Abstracts
Ruy Exel
Universidade Federal de Santa Catarina
Partial actions
After introducing the notion of partial actions of groups on sets, topological spaces, algebras and C*-algebras, I will discuss the notion of partial crossed product. This construction produces an algebra from a given partial action and it so happens that many of the most important C*-algebras studied in the last 35 years or so may be described as the partial crossed product relative to a partial action of a group on a topological space. Among these we mention AF-algebras, Bunce-Deddens algebras, Cuntz-Krieger algebras, Graph algebras, Wiener-Hopf algebras for quasi-lattice ordered groups (Nica), Cuntz-Krieger algebras for infinite matrices (E., Laca), the Bost-Connes algebra, the algebras A[R] associated with integral domains (Cuntz, Li), C*-algebras associated to right-angled Artin groups (Crisp, Laca) and the algebras $O_{n,m}$ associated to dynamical system or type (n,m) (Ara, E.).
Observing that partial crossed product algebras are always graded algebras one may ask whether or not a given graded algebra may be described as a partial crossed product. The main goal of this set of lectures will be to give a positive answer in case the graded algebra satisfies a certain stability property.
Partial actions and fell bundles➶
Vaughan Jones
What is a... von Neumann algebra?➶
Jesse Peterson
Vanderbilt University
Lecture 1: Completely positive maps and conditional expectations
One of the most useful techniques for comparing operator algebras is to look at the space of completely positive maps between them. Many analytic properties can be transferred from one algebra to the other though an appropriate completely positive map. In this lecture I will discus basic concepts in this direction and I will also discuss conditional expectation in von Neumann algebras.
Lecture 2: Injective factors
In this lecture we discuss a distinguished class of von Neumann algebras which play a central role in the theory. We will introduce the notion of an injective factor and discuss examples such as the hyperfinite II$_1$ factor, and Powers’ factors. We will also discuss some of the groundbreaking work of Connes for this class.
Lecture 3: Noncommutative Poisson boundaries
The Poisson kernel gives an isomorphism between the space of bounded harmonic functions on the unit disc, and the space of essentially bounded functions on the unit circle. Generalizing this situation, Furstenberg introduced the notion of a Poisson boundary for an arbitrary locally compact group with a distinguished probability measure.

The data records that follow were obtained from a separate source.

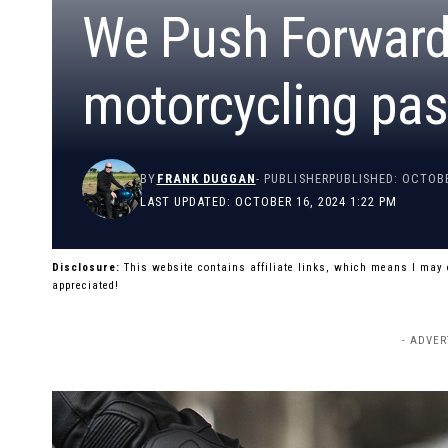
We Push Forward:
motorcycling pas
BY
FRANK DUGGAN
- PUBLISHER
PUBLISHED: OCTOBE
LAST UPDATED: OCTOBER 16, 2024 1:22 PM
Disclosure:
This website contains affiliate links, which means I may
appreciated!
- ADVER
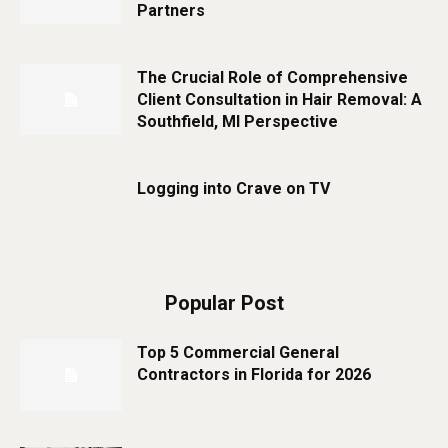
Partners
The Crucial Role of Comprehensive
Client Consultation in Hair Removal: A
Southfield, MI Perspective
Logging into Crave on TV
Popular Post
Top 5 Commercial General
Contractors in Florida for 2026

Generalizing the situation even further, Izumi defined the notion of a Noncommutative Poisson boundary of a completely positive map. We will introduce Izumi’s notion and discuss some applications in the setting of II$_1$ factors.
Sorin Popa
University of California
Classification and rigidity in operator algebras arising from free groups
Higman has shown in 1939 that isomorphic group algebras $\Bbb C \Gamma$ of torsion free orderable groups $\Gamma$ can be isomorphic only if the groups are isomorphic. But letting $\Bbb C \Gamma$ act on the Hilbert space $\ell^2 \Gamma$ by left convolution and then taking closure in the weak operator topology, gives rise to much larger algebras, denoted $L(\Gamma)$, that tend to forget the group $\Gamma$, for instance $L(\Bbb Z \wr \Bbb Z^n)$, $n \geq 1$ are all isomorphic. The study of these operator algebras, called von Neumann algebras, was initiated in the early 1940s. A famous problem going back to that time is whether the von Neumann algebras $L(\Bbb F_n)$, associated with the free groups on $n$ generators, are non-isomorphic for different $n$’s. While this is still open, its “group measure space” version, asking whether the crossed product von Neumann algebras $L^\infty(X)\rtimes \Bbb F_n$ arising from free ergodic probability measure preserving actions $\Bbb F_n\curvearrowright X$ are non-isomoprphic for $n= 2, 3, ...$, independently of the actions, has recently been settled by Stefaan Vaes and myself. During my talks, I will comment on this result, as well as on some related problems.
Aidan Sims
University of Wollongong
Graph C*-algebras
Over the last twenty years or so, there has been immense interest in the class of C*-algebras known as graph C*-algebras: C*-algebras that are modelled on, and encode, the connectivity structure of directed graphs. Because directed graphs themselves are fairly elementary combinatorial objects, the associated C*-algebras are quite tractable, and we know by now how to read a great deal of the internal structure of a graph C*-algebra C*(E) from the combinatorial structure of E. Nevertheless, the theory is complicated enough that there are still natural-seeming questions about graph C*-algebras that remain unresolved: for example, how do we decide, given directed graphs E and F, whether C*(E) and C*(F) are isomorphic? In my lectures I will describe how the C*-algebra of a directed graph is defined and constructed, and then give a flavour of some of the fundamental results in the subject.